Information given —
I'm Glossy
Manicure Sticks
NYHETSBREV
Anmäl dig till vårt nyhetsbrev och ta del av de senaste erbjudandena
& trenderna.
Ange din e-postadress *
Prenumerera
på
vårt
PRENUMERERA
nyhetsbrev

...

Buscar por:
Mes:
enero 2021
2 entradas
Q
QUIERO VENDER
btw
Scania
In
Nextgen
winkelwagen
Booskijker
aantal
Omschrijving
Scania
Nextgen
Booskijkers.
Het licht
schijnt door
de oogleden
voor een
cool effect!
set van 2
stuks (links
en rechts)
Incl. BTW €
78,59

---

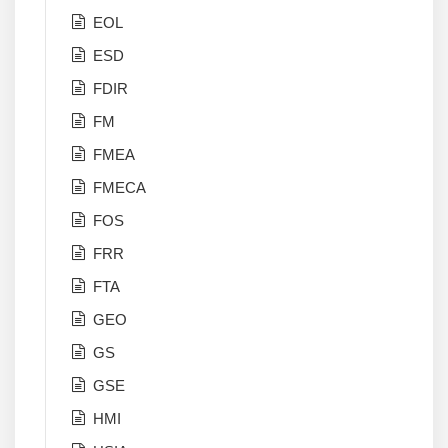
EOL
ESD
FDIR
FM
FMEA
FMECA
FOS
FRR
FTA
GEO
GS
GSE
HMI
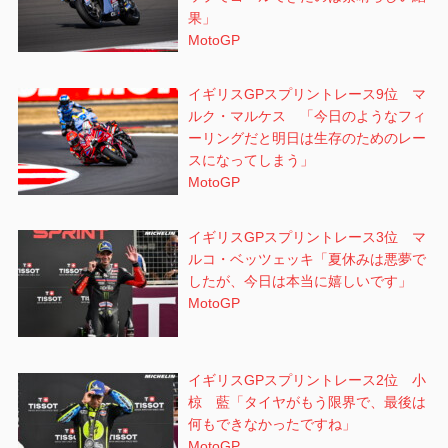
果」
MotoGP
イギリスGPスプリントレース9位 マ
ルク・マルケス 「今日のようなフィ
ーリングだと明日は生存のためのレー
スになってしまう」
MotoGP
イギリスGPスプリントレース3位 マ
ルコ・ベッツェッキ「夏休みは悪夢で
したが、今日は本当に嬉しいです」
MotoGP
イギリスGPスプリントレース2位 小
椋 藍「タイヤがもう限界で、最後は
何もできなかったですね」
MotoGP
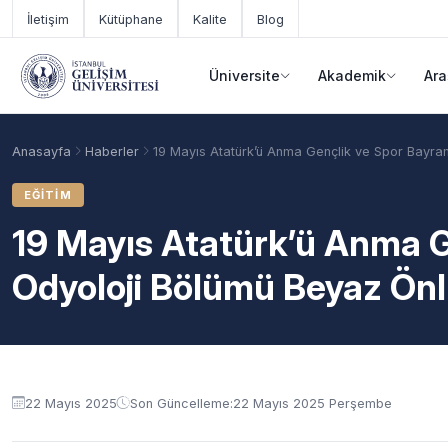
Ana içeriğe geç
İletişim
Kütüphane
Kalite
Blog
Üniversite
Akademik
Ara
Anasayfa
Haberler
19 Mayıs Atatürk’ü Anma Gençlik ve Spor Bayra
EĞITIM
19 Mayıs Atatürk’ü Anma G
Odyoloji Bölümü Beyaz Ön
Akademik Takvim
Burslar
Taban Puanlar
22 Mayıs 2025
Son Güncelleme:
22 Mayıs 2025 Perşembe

Instructions for the task — The lines to report are those in the material above that contain the word "vårt"; copy every one of them.

Exercise solution —
Anmäl dig till vårt nyhetsbrev och ta del av de senaste erbjudandena
vårt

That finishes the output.